The house show used to be something you could count on in Denver with some regularity. But in the last two or three years, such things have dwindled, becoming virtually nonexistent. What makes going to these kinds of shows special in a way that can't be duplicated at a venue proper is that you really are entering someone's living space, which brings with it a special level of informality and intimacy.

Over the weekend, the house show lived in Denver, featuring local power-pop bands American Culture and Ned Garthe Explosion and touring post-punk-esque phenom Protomartyr. Though the latter has a great new record out on Hardly Art called Under Color of Official Right and has played shows with the likes of Pere Ubu and will perform in Europe at the same festival as Slowdive (a real treat for guitarist Greg Ahee who cites the shoegaze band as an influence), Protomartyr is traveling in a packed van and sleeping on floors and whatever is available in each town, turning down no good opportunities to play a show.

Outside the house (a relatively new host for shows), the conversation was light and the company was good -- it just felt like you were going to a place where friends, old and new, were coming together to be a part of something.

American Culture
American Culture
Tom Murphy

To get to the basement, you had to walk through the house. You ran into welcoming people. There weren't a lot of airs. On the way down the stairs there was a friendly sign telling you to watch your head. Padded water pipes and a double-padded ceiling and side walls to muffled the sound. Everywhere there were reminders that you were seeing something real and not sanitized.

The sound was on the raw side, but it worked -- the P.A. could push the vocals enough to compete with amps and drums. Guitarist Michael Stein didn't play with American Culture this night, and it was the final show featuring drummer Logan Corcoran, who is moving on to Portland, Oregon to play with a member of Akron//Family. Toward the end of the set, former Bad Weather California guitarist Tyler Ludwick, wearing a blond wig, stood in for Stein and brought his inimitable guitar wizardry to the proceedings. And for their part, Chris Adolf and Lucas Johannes brought their usual energy and passion in playing their Dinosaur Jr-esque power pop.

Ned Garthe Explosion
Ned Garthe Explosion
Tom Murphy

Protomartyr sounded like it had feasted on The Fall, Pere Ubu and '80s-era Chicago punk in its early stages, but now the band is playing a rhythm-driven, melodic noise-rock. Ahee's dual lead and rhythm guitar work was pulsed along by drummer Alex Leonard's asymmetrical style and bassist Scott Davidson's dub-like textures. Joe Casey was like a demented yet understated lounge singer.
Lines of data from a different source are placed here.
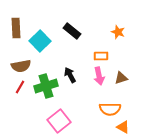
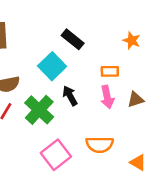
cyan square: (40, 41) -> (52, 66), moved
green cross: (46, 86) -> (39, 110), turned -30
orange semicircle: (110, 109) -> (100, 145), moved

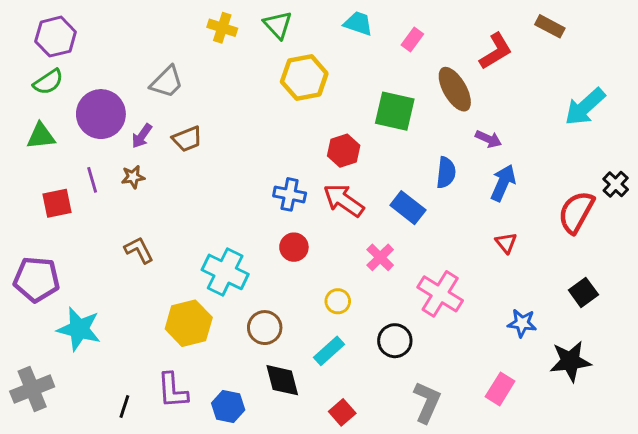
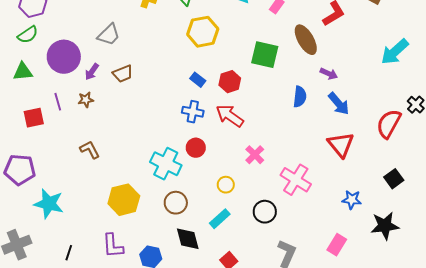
blue arrow: (503, 183) -> (339, 104), turned 115
blue rectangle: (408, 208) -> (198, 80), moved, size x0.7
red triangle: (506, 243) -> (341, 145), size x1.8
cyan cross: (225, 272) -> (166, 164), moved
black line: (124, 407) -> (69, 253), moved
Whether people were seeing Protomartyr for the first time or found their way to the house expressly for the band, there was remarkable enthusiasm in the crowd. Seeing such an honestly positive reaction to a band was heartening -- often crowds at big shows reserve their excitement for the familiar.

Ned Garthe Explosion
Ned Garthe Explosion
Tom Murphy

Even though a number of people had filtered out late night, Ned Garthe Explosion was in high spirits, laying into the music with the same level of energy as any other of its performances. The band's combination of humor and confrontation as well as a surprisingly vital amalgam of garage rock, power pop and psychedelia made it easy to rouse the crowd to dancing.

Post-show, there were plenty of people having substantive conversations. Members of Protomartyr gave people an account of what it is like to actually live and play music in Detroit as it is today. And it is that sort of mingling and talking with friends and sharing stories that keeps a community connected within a city and to like-minded types beyond.

Commercial venues are obviously still important. But underground and house shows are important, because they cultivate a local culture and its connections in a direct way that commercial enterprises often can't. The show was a snapshot of the very good end of the current state of the American musical underground. It's a vital part of the culture, because anyone can plug into it and find inspiration in it. And someday, these moments might be part of a bigger legend.